→ **WORK TASK**
Restate each record word for word, from the first to the last.

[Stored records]
+ + +
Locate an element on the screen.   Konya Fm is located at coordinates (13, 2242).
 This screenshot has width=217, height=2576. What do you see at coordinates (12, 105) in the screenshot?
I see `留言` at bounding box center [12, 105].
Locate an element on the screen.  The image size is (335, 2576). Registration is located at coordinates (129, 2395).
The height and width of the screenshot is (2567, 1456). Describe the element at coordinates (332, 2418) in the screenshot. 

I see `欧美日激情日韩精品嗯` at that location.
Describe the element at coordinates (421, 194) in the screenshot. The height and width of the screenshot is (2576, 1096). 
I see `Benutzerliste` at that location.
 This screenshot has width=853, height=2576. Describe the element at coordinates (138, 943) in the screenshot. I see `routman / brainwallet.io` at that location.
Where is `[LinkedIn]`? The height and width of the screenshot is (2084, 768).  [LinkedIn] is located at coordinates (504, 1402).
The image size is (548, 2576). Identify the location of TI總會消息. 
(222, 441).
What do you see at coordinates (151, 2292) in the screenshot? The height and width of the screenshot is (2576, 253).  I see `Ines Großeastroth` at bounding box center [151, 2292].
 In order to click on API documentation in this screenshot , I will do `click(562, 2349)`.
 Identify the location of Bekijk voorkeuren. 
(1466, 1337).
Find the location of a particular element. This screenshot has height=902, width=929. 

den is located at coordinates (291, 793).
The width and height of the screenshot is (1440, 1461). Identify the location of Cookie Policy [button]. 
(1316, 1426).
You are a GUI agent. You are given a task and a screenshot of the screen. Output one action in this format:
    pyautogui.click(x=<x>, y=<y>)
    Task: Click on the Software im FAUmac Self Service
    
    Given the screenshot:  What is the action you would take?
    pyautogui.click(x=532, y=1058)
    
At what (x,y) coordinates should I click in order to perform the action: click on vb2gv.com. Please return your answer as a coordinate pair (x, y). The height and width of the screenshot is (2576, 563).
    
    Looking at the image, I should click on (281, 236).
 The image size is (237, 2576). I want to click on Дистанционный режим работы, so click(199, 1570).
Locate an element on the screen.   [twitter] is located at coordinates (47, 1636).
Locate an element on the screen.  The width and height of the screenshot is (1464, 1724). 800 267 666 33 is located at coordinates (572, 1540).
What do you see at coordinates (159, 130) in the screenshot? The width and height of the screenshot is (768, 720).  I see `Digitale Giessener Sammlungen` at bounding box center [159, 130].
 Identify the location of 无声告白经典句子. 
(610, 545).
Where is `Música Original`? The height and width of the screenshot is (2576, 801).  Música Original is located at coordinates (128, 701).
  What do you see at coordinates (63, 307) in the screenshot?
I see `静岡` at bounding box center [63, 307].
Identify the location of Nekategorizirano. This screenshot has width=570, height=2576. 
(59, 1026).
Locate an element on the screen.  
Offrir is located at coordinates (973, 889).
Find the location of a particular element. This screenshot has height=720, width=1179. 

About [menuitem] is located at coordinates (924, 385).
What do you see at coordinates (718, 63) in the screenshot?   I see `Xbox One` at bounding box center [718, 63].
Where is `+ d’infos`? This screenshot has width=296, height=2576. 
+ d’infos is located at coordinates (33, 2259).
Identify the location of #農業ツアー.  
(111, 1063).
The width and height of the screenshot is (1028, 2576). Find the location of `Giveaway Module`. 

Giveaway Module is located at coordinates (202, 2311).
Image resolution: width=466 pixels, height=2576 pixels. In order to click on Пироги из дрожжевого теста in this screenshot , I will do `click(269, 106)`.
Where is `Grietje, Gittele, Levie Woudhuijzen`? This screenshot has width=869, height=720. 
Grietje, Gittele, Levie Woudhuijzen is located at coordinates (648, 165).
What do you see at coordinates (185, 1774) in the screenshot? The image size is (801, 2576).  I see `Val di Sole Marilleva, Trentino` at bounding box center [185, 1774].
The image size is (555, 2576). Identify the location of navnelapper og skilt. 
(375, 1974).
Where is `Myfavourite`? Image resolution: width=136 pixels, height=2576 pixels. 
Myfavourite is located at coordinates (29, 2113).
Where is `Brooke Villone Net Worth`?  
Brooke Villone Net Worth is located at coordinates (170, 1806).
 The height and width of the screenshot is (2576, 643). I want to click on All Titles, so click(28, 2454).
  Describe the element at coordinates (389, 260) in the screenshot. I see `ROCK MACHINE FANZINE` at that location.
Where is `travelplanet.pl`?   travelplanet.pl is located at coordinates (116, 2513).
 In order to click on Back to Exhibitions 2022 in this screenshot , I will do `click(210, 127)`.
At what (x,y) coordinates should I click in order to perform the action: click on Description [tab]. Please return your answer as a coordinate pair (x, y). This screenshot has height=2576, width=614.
+ + +
→ **EXERCISE RESPONSE**
Locate an element on the screen.   Konya Fm is located at coordinates (13, 2242).
 This screenshot has width=217, height=2576. What do you see at coordinates (12, 105) in the screenshot?
I see `留言` at bounding box center [12, 105].
Locate an element on the screen.  The image size is (335, 2576). Registration is located at coordinates (129, 2395).
The height and width of the screenshot is (2567, 1456). Describe the element at coordinates (332, 2418) in the screenshot. 

I see `欧美日激情日韩精品嗯` at that location.
Describe the element at coordinates (421, 194) in the screenshot. The height and width of the screenshot is (2576, 1096). 
I see `Benutzerliste` at that location.
 This screenshot has width=853, height=2576. Describe the element at coordinates (138, 943) in the screenshot. I see `routman / brainwallet.io` at that location.
Where is `[LinkedIn]`? The height and width of the screenshot is (2084, 768).  [LinkedIn] is located at coordinates (504, 1402).
The image size is (548, 2576). Identify the location of TI總會消息. 
(222, 441).
What do you see at coordinates (151, 2292) in the screenshot? The height and width of the screenshot is (2576, 253).  I see `Ines Großeastroth` at bounding box center [151, 2292].
 In order to click on API documentation in this screenshot , I will do `click(562, 2349)`.
 Identify the location of Bekijk voorkeuren. 
(1466, 1337).
Find the location of a particular element. This screenshot has height=902, width=929. 

den is located at coordinates (291, 793).
The width and height of the screenshot is (1440, 1461). Identify the location of Cookie Policy [button]. 
(1316, 1426).
You are a GUI agent. You are given a task and a screenshot of the screen. Output one action in this format:
    pyautogui.click(x=<x>, y=<y>)
    Task: Click on the Software im FAUmac Self Service
    
    Given the screenshot:  What is the action you would take?
    pyautogui.click(x=532, y=1058)
    
At what (x,y) coordinates should I click in order to perform the action: click on vb2gv.com. Please return your answer as a coordinate pair (x, y). The height and width of the screenshot is (2576, 563).
    
    Looking at the image, I should click on (281, 236).
 The image size is (237, 2576). I want to click on Дистанционный режим работы, so click(199, 1570).
Locate an element on the screen.   [twitter] is located at coordinates (47, 1636).
Locate an element on the screen.  The width and height of the screenshot is (1464, 1724). 800 267 666 33 is located at coordinates (572, 1540).
What do you see at coordinates (159, 130) in the screenshot? The width and height of the screenshot is (768, 720).  I see `Digitale Giessener Sammlungen` at bounding box center [159, 130].
 Identify the location of 无声告白经典句子. 
(610, 545).
Where is `Música Original`? The height and width of the screenshot is (2576, 801).  Música Original is located at coordinates (128, 701).
  What do you see at coordinates (63, 307) in the screenshot?
I see `静岡` at bounding box center [63, 307].
Identify the location of Nekategorizirano. This screenshot has width=570, height=2576. 
(59, 1026).
Locate an element on the screen.  
Offrir is located at coordinates (973, 889).
Find the location of a particular element. This screenshot has height=720, width=1179. 

About [menuitem] is located at coordinates (924, 385).
What do you see at coordinates (718, 63) in the screenshot?   I see `Xbox One` at bounding box center [718, 63].
Where is `+ d’infos`? This screenshot has width=296, height=2576. 
+ d’infos is located at coordinates (33, 2259).
Identify the location of #農業ツアー.  
(111, 1063).
The width and height of the screenshot is (1028, 2576). Find the location of `Giveaway Module`. 

Giveaway Module is located at coordinates (202, 2311).
Image resolution: width=466 pixels, height=2576 pixels. In order to click on Пироги из дрожжевого теста in this screenshot , I will do `click(269, 106)`.
Where is `Grietje, Gittele, Levie Woudhuijzen`? This screenshot has width=869, height=720. 
Grietje, Gittele, Levie Woudhuijzen is located at coordinates (648, 165).
What do you see at coordinates (185, 1774) in the screenshot? The image size is (801, 2576).  I see `Val di Sole Marilleva, Trentino` at bounding box center [185, 1774].
The image size is (555, 2576). Identify the location of navnelapper og skilt. 
(375, 1974).
Where is `Myfavourite`? Image resolution: width=136 pixels, height=2576 pixels. 
Myfavourite is located at coordinates (29, 2113).
Where is `Brooke Villone Net Worth`?  
Brooke Villone Net Worth is located at coordinates (170, 1806).
 The height and width of the screenshot is (2576, 643). I want to click on All Titles, so click(28, 2454).
  Describe the element at coordinates (389, 260) in the screenshot. I see `ROCK MACHINE FANZINE` at that location.
Where is `travelplanet.pl`?   travelplanet.pl is located at coordinates (116, 2513).
 In order to click on Back to Exhibitions 2022 in this screenshot , I will do `click(210, 127)`.
At what (x,y) coordinates should I click in order to perform the action: click on Description [tab]. Please return your answer as a coordinate pair (x, y). This screenshot has height=2576, width=614.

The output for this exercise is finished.